Subject: I have found a CD that I think you would enjoy
Klezmer a la Russe: Jewish Music From Eastern Europe
Genres: Folk, World Music, Pop
Rather more Russian/Yiddish than klezmer
David Turns | Liverpool, UK | 02/17/2001
(3 out of 5 stars)
"Ho-hum. "Klezmer a la russe", says the subtitle on the cover. This is an entertaining and enjoyable album. It consists of high-spirited songs played mostly at breakneck tempo, which makes it exhilarating and exhausting in almost equal measure. Overall I enjoyed listening to it, and would recommend it......with the proviso that it isn't really klezmer to any great extent. Some tracks certainly are klezmer tunes (the Sher, for example), but most of them are actually Yiddish songs, which is an entirely different genre to klezmer. One of the differences should be immediately apparent: klezmer music is overwhelmingly instrumental.
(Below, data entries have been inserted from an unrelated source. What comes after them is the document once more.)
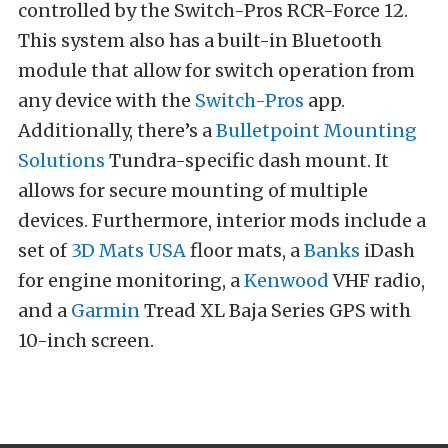
controlled by the Switch-Pros RCR-Force 12.
This system also has a built-in Bluetooth
module that allow for switch operation from
any device with the
Switch-Pros
app.
Additionally, there’s a
Bulletpoint Mounting
Solutions
Tundra-specific dash mount. It
allows for secure mounting of multiple
devices. Furthermore, interior mods include a
set of
3D Mats USA
floor mats, a
Banks
iDash
for engine monitoring, a
Kenwood
VHF radio,
and a
Garmin
Tread XL Baja Series GPS with
10-inch screen.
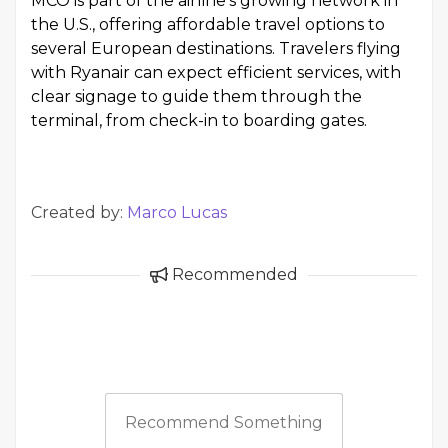
MCO is part of the airline's growing network in
the U.S., offering affordable travel options to
several European destinations. Travelers flying
with Ryanair can expect efficient services, with
clear signage to guide them through the
terminal, from check-in to boarding gates.
Created by:
Marco Lucas
Recommended
Recommend Something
The few vocal pieces are usually solos with a defined ritual element (e.g. songs to accompany certain stages of the traditional East European Jewish wedding repertory), not songs with instrumental accompaniment.And another thing: the instrumentation sounds very odd. The reason is that it consists of an ensemble of violin, balalaikas (including a bass balalaika) and - wait for it - GUITAR! I'm sorry, but this is not a klezmer ensemble (the authentic instrumentation should consist of violins, double bass, tsimbl and accordion or clarinet).On balance, this album is a strange mixture. The Kazbek Ensemble (an oddly chosen name since Mount Kazbek is in Georgia, not Russia) seem to be trying to produce Jewish music, with some stylistic uncertainty between Yiddish song and klezmer, with a Russian folk ensemble. 3 stars for the enthusiasm of the performers (and even then, their insistent folksiness comes dangerously close to kitsch at times) and the entertainment value of the result, but zero for authenticity."